Фомка Сидоров, малый с густыми нечёсаными кудрями, белолицый, с дерзкими голубыми глазами, оборванный донельзя, стоял посреди камеры, злобно оглядываясь на всех, словно волк на травле, окружённый борзыми.
— Ишь ты, нашёлся заступник! — огрызался он на старосту.— Считал ты, что ли, как я деньги брал? С тобой их, что ли, пропил?
— Я, брат, с такими отряхами и на одной лавке не сиживал, не то чтобы с одного шкалика пить, — ответил староста.
— Кто из вас свидетель, как Фома Сидоров у мещанина Огаркова деньги брал? — спросил судья.
— Брато без свидетелей, ваше благородие! — уверенно вступился ещё один пожилой мужик. — Потому Фомка на эти дела не впервое идёт. Он те при свидетелях не возьмёт, ни-ни! Он норовит, по своему-то мошенничеству, глаз на глаз человека ободрать; вот он каков, Фомка-то! С того и прозвище ему пошло: Фомка — чужая котомка. Стало, что чужая.
— Ты свои-то прозвища сказывай, — дерзко отбивался Фома. — Как ты в гамазее смотрителем был.
— Ну, ребята, есть ещё кто свидетели? — спрашивал Трофим Иваныч, обращаясь ко всем.

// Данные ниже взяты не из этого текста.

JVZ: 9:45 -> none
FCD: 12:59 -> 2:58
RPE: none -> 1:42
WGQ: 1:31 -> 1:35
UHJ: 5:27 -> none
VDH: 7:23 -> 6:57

— Да что, ваше благородие, и спрашивать нечего! — заорали со всех сторон. — Известно, сибирный! По нём давно Сибирь плачет, по чёртову сыну. Он и в запрошлый год овчины у шибаев украл, сорок овчин… Его бы, ваше благородие, в острог покрепче упрятать, вот бы он поучился… А то ни в ком душеньки нет покойной, того и гляди — подпустит красного петуха, разбойник.
— Цыц вы, оглушители! — сердито гаркнул Трофим Иваныч. — Вас спросишь, и жизни будешь не рад. Чего глотки дерёте, дурачьё! Заладили своё, прошлогодние снега поминают. Их спрашивает судья: известно ли кому об задатке, что Фомка у садовщика взял, а они, черти, вон о чём толкуют. Брал ли он задаток, говорю?

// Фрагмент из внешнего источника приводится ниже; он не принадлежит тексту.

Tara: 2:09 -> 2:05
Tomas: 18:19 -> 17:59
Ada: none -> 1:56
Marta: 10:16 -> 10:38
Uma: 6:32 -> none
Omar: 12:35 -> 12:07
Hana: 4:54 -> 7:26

— Как не брать, ваше благородие! Взял задаток. весь народ об этом знает, — кричали разные голоса. — Девять рублей взял, бумажками трёхрублёвыми. У зареченских в кабаке целую неделю пил, задаток пропивал. Нешто он таился от кого!
— Да кто видел, как он брал? — настаивал Трофим Иваныч.
— Видать не видали, ваше благородие, а только весь народ знает, что задаток он взял.
— Да вот, Трофим Иваныч, — вмешался один из писарей канцелярии, — наш же кучер видал, как он в кабаке деньги пропивал, ещё и ему поднёс косушку, он сам мне сказывал. Говорил, Фомка был да Савичевых два брата.
— Одного с ним помёта! — сурово заметил староста. — Злыдари…
— Какой кучер? Пётр? — спросил Трофим Иваныч.
— Да П'eтра ж, Трофим Иваныч! П'eтра мне тогда же сказывал.
Трофим Иваныч грозно обратился к обвиняемому:
— Бесстыжая твоя харя, Фомка! Что ты, татарин али православный? Есть не тебе крест после этого? Весь-таки народ знает, что ты деньги у мещанина забрал, а ты отпираешься; ну, не басурман ли ты после этого? Тебе бы на икону глядеть было стыдно.
— Уж точно, что басурман, — подтвердила толпа. — Помирать всем один раз… Свово не давай, а что должное, отдавать надоть.
— Чего надоть? — смущённо, но всё ещё нагло огрызался Фомка, став как-то боком к судье и избегая глядеть на народ. — Басурманством меня страмить нечего… Я не басурман… К одному приходу ходим, у одного попа сообщаемся… Эка важность, девять рублей! Я у рядчика в месяц два шестерика получаю… Небойсь, отдам.